Pour ce petit-fils, fils et père de bouchers chevalins, l'hippophagie remonte à "l'entre-deux-guerres, quand les chevaux utilisés pour les travaux des champs étaient tués à la fin des moissons et mangés". "Mon père tuait également des chevaux qui remontaient des mines de charbon. Le cheval a toujours été une viande du monde ouvrier", explique M. Dremière. Cette viande "maigre, souvent préconisée pour les régimes" est devenue avec le temps "une habitude de consommation" pour "toutes les classes sociales", selon Eric Vigoureux, boucher bordelais et président de la Fédération boucherie hippophagique de France (FBHF).

Si le nombre de boucheries chevalines en France - entre 700 et 800 actuellement - a été "divisé par deux en dix ans", disparaissant de certaines régions comme le Centre en raison d'"une population de bouchers vieillissante", il en reste encore près de 200 dans le Nord/Pas-de-Calais. Dans cette région comme en Picardie, 30% des ménages consomment de la viande chevaline, selon des chiffres de 2011 fournis par Interbev, l'interprofession du bétail et des viandes.
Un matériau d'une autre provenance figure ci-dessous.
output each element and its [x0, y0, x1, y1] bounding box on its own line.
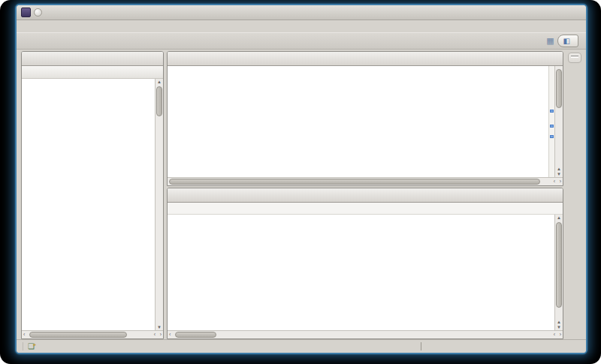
scroll-up-icon[interactable]: ▲	[555, 167, 563, 171]
scrollbar-thumb[interactable]	[175, 332, 216, 338]
console-output[interactable]	[168, 215, 554, 330]
drag-handle[interactable]	[571, 56, 578, 58]
desktop-background: ▦ ◧ ▲ ▼	[0, 0, 601, 364]
editor-console-column: ▲ ▼ ‹ ›	[167, 51, 563, 339]
scroll-left-icon[interactable]: ‹	[169, 331, 171, 338]
code-area[interactable]	[168, 66, 548, 177]
scroll-right-icon[interactable]: ›	[560, 331, 561, 338]
editor-tabs	[168, 52, 563, 66]
annotation-mark[interactable]	[550, 125, 554, 128]
editor-body[interactable]: ▲ ▼	[168, 66, 563, 177]
explorer-tree-wrap: ▲ ▼	[22, 79, 163, 330]
editor-vertical-scrollbar[interactable]: ▲ ▼	[554, 66, 563, 177]
scroll-left-icon[interactable]: ‹	[554, 331, 555, 338]
console-wrap: ▲ ▲ ▼	[168, 215, 563, 330]
scroll-up-icon[interactable]: ▲	[555, 215, 563, 220]
scrollbar-thumb[interactable]	[156, 86, 162, 116]
project-tree[interactable]	[22, 79, 155, 330]
scroll-up-icon[interactable]: ▲	[555, 320, 563, 324]
open-perspective-icon[interactable]: ▦	[546, 36, 554, 46]
scroll-down-icon[interactable]: ▼	[156, 325, 163, 329]
scrollbar-thumb[interactable]	[29, 332, 127, 338]
annotation-mark[interactable]	[550, 110, 554, 113]
explorer-horizontal-scrollbar[interactable]: ‹ ‹ ›	[22, 330, 163, 338]
window-menu-icon[interactable]	[34, 8, 42, 17]
eclipse-window: ▦ ◧ ▲ ▼	[15, 4, 587, 354]
explorer-vertical-scrollbar[interactable]: ▲ ▼	[155, 79, 163, 330]
scroll-left-icon[interactable]: ‹	[23, 331, 25, 338]
explorer-tabs	[22, 52, 163, 66]
main-toolbar: ▦ ◧	[17, 32, 586, 50]
menubar	[17, 20, 586, 32]
editor-horizontal-scrollbar[interactable]: ‹ ›	[168, 177, 563, 185]
explorer-view-toolbar	[22, 66, 163, 79]
scroll-left-icon[interactable]: ‹	[154, 331, 156, 338]
scroll-down-icon[interactable]: ▼	[555, 325, 563, 329]
scroll-down-icon[interactable]: ▼	[555, 172, 563, 176]
project-explorer-panel: ▲ ▼ ‹ ‹ ›	[21, 51, 164, 339]
perspective-button-plugin-dev[interactable]: ◧	[557, 35, 578, 47]
bottom-view-tabs	[168, 188, 563, 203]
console-header	[168, 203, 563, 215]
background-job-icon[interactable]: ❏✦	[23, 342, 37, 350]
eclipse-app-icon	[21, 8, 31, 17]
perspective-bar: ▦ ◧	[546, 35, 583, 47]
plugin-perspective-icon: ◧	[563, 37, 570, 45]
statusbar-separator	[421, 342, 421, 350]
scroll-left-icon[interactable]: ‹	[554, 178, 555, 185]
new-badge-icon: ✦	[32, 342, 37, 347]
scroll-up-icon[interactable]: ▲	[156, 80, 163, 84]
scrollbar-thumb[interactable]	[556, 69, 562, 108]
scrollbar-thumb[interactable]	[169, 179, 540, 185]
scroll-right-icon[interactable]: ›	[560, 178, 561, 185]
workbench-area: ▲ ▼ ‹ ‹ ›	[17, 50, 586, 339]
overview-ruler[interactable]	[548, 66, 554, 177]
console-vertical-scrollbar[interactable]: ▲ ▲ ▼	[554, 215, 563, 330]
status-bar: ❏✦	[17, 339, 586, 353]
editor-panel: ▲ ▼ ‹ ›	[167, 51, 563, 186]
scrollbar-thumb[interactable]	[556, 222, 562, 308]
console-panel: ▲ ▲ ▼ ‹ ‹ ›	[167, 188, 563, 339]
console-horizontal-scrollbar[interactable]: ‹ ‹ ›	[168, 330, 563, 338]
annotation-mark[interactable]	[550, 135, 554, 138]
scroll-right-icon[interactable]: ›	[160, 331, 162, 338]
collapsed-view-strip	[566, 51, 583, 339]
titlebar[interactable]	[17, 5, 586, 20]
fast-view-bar	[568, 53, 581, 63]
"C'est une coutume. Le marchand de cheval a toujours existé. Je mange du bœuf, du lard, des blancs de poulet, mais tous les vendredis je prends mon kilo de cheval. C'est une viande forte. Dans le temps, on donnait aux gens malades un bon bifteck de cheval pour les requinquer", s'exclame Brigitte Maigrez, 60 ans, originaire d'Anzin. "J'ai toujours mangé du cheval et je suis toujours là, malgré mon âge bien avancé", renchérit une cliente âgée, le regard espiègle en croquant dans un bout de saucisson.

Depuis les révélations de la fraude à la viande de cheval, Jean-Luc Dremière a vu le retour d'anciens clients qui avaient déserté sa boucherie. "Les ventes ont bondi de 20 à 25 % de plus en France. Des gens qui mangeaient du cheval et qui avaient arrêté ont déculpabilisé", affirme Eric Vigoureux.